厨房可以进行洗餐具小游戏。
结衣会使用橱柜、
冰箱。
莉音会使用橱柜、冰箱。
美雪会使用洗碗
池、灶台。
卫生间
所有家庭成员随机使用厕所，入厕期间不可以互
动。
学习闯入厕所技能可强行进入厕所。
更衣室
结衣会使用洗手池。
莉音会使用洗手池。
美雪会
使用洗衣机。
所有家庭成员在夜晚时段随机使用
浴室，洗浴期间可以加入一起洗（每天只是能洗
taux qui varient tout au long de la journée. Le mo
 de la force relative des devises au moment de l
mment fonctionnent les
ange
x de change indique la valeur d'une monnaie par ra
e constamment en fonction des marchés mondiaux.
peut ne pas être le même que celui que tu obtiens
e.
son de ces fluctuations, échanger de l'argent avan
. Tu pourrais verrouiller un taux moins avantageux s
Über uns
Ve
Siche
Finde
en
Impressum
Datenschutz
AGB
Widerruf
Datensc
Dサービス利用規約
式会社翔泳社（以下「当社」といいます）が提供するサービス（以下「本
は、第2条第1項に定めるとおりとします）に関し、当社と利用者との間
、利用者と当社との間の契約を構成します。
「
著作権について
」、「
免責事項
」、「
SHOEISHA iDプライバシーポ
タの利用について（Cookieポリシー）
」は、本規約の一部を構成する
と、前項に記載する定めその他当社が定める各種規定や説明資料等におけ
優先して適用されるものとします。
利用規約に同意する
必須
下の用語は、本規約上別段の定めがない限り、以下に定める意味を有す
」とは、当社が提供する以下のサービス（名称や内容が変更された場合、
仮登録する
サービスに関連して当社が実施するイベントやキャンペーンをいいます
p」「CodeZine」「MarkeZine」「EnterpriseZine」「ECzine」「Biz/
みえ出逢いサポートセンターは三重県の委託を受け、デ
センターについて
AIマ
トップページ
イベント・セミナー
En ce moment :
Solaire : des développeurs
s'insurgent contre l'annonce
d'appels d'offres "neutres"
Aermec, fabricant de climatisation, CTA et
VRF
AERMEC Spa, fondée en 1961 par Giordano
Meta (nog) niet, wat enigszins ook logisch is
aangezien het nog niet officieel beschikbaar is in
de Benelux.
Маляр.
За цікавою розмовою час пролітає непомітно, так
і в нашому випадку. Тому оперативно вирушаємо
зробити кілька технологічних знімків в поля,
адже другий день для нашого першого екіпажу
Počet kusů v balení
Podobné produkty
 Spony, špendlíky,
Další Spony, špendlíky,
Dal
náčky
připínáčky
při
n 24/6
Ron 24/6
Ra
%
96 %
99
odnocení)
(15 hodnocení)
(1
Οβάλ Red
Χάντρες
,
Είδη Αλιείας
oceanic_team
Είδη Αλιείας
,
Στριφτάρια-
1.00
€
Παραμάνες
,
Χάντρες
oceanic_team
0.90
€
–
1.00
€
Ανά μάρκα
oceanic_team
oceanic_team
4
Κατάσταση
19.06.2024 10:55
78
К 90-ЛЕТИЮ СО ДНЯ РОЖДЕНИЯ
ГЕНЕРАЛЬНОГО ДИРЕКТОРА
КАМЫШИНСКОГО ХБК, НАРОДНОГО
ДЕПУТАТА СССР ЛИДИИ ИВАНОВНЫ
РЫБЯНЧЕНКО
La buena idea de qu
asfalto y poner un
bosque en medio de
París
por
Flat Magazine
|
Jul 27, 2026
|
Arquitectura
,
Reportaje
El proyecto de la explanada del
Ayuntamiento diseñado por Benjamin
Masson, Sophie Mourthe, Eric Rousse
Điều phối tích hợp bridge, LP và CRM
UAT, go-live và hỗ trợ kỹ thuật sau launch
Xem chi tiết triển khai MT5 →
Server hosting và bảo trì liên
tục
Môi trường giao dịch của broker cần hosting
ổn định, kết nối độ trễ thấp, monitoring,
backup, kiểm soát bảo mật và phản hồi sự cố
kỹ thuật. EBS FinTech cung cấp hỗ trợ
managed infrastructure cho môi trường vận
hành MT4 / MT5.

Directions for this task → Whatever appears in the data above should be set down again exactly.

Written answer →
厨房可以进行洗餐具小游戏。
结衣会使用橱柜、
冰箱。
莉音会使用橱柜、冰箱。
美雪会使用洗碗
池、灶台。
卫生间
所有家庭成员随机使用厕所，入厕期间不可以互
动。
学习闯入厕所技能可强行进入厕所。
更衣室
结衣会使用洗手池。
莉音会使用洗手池。
美雪会
使用洗衣机。
所有家庭成员在夜晚时段随机使用
浴室，洗浴期间可以加入一起洗（每天只是能洗
taux qui varient tout au long de la journée. Le mo
 de la force relative des devises au moment de l
mment fonctionnent les
ange
x de change indique la valeur d'une monnaie par ra
e constamment en fonction des marchés mondiaux.
peut ne pas être le même que celui que tu obtiens
e.
son de ces fluctuations, échanger de l'argent avan
. Tu pourrais verrouiller un taux moins avantageux s
Über uns
Ve
Siche
Finde
en
Impressum
Datenschutz
AGB
Widerruf
Datensc
Dサービス利用規約
式会社翔泳社（以下「当社」といいます）が提供するサービス（以下「本
は、第2条第1項に定めるとおりとします）に関し、当社と利用者との間
、利用者と当社との間の契約を構成します。
「
著作権について
」、「
免責事項
」、「
SHOEISHA iDプライバシーポ
タの利用について（Cookieポリシー）
」は、本規約の一部を構成する
と、前項に記載する定めその他当社が定める各種規定や説明資料等におけ
優先して適用されるものとします。
利用規約に同意する
必須
下の用語は、本規約上別段の定めがない限り、以下に定める意味を有す
」とは、当社が提供する以下のサービス（名称や内容が変更された場合、
仮登録する
サービスに関連して当社が実施するイベントやキャンペーンをいいます
p」「CodeZine」「MarkeZine」「EnterpriseZine」「ECzine」「Biz/
みえ出逢いサポートセンターは三重県の委託を受け、デ
センターについて
AIマ
トップページ
イベント・セミナー
En ce moment :
Solaire : des développeurs
s'insurgent contre l'annonce
d'appels d'offres "neutres"
Aermec, fabricant de climatisation, CTA et
VRF
AERMEC Spa, fondée en 1961 par Giordano
Meta (nog) niet, wat enigszins ook logisch is
aangezien het nog niet officieel beschikbaar is in
de Benelux.
Маляр.
За цікавою розмовою час пролітає непомітно, так
і в нашому випадку. Тому оперативно вирушаємо
зробити кілька технологічних знімків в поля,
адже другий день для нашого першого екіпажу
Počet kusů v balení
Podobné produkty
 Spony, špendlíky,
Další Spony, špendlíky,
Dal
náčky
připínáčky
při
n 24/6
Ron 24/6
Ra
%
96 %
99
odnocení)
(15 hodnocení)
(1
Οβάλ Red
Χάντρες
,
Είδη Αλιείας
oceanic_team
Είδη Αλιείας
,
Στριφτάρια-
1.00
€
Παραμάνες
,
Χάντρες
oceanic_team
0.90
€
–
1.00
€
Ανά μάρκα
oceanic_team
oceanic_team
4
Κατάσταση
19.06.2024 10:55
78
К 90-ЛЕТИЮ СО ДНЯ РОЖДЕНИЯ
ГЕНЕРАЛЬНОГО ДИРЕКТОРА
КАМЫШИНСКОГО ХБК, НАРОДНОГО
ДЕПУТАТА СССР ЛИДИИ ИВАНОВНЫ
РЫБЯНЧЕНКО
La buena idea de qu
asfalto y poner un
bosque en medio de
París
por
Flat Magazine
|
Jul 27, 2026
|
Arquitectura
,
Reportaje
El proyecto de la explanada del
Ayuntamiento diseñado por Benjamin
Masson, Sophie Mourthe, Eric Rousse
Điều phối tích hợp bridge, LP và CRM
UAT, go-live và hỗ trợ kỹ thuật sau launch
Xem chi tiết triển khai MT5 →
Server hosting và bảo trì liên
tục
Môi trường giao dịch của broker cần hosting
ổn định, kết nối độ trễ thấp, monitoring,
backup, kiểm soát bảo mật và phản hồi sự cố
kỹ thuật. EBS FinTech cung cấp hỗ trợ
managed infrastructure cho môi trường vận
hành MT4 / MT5.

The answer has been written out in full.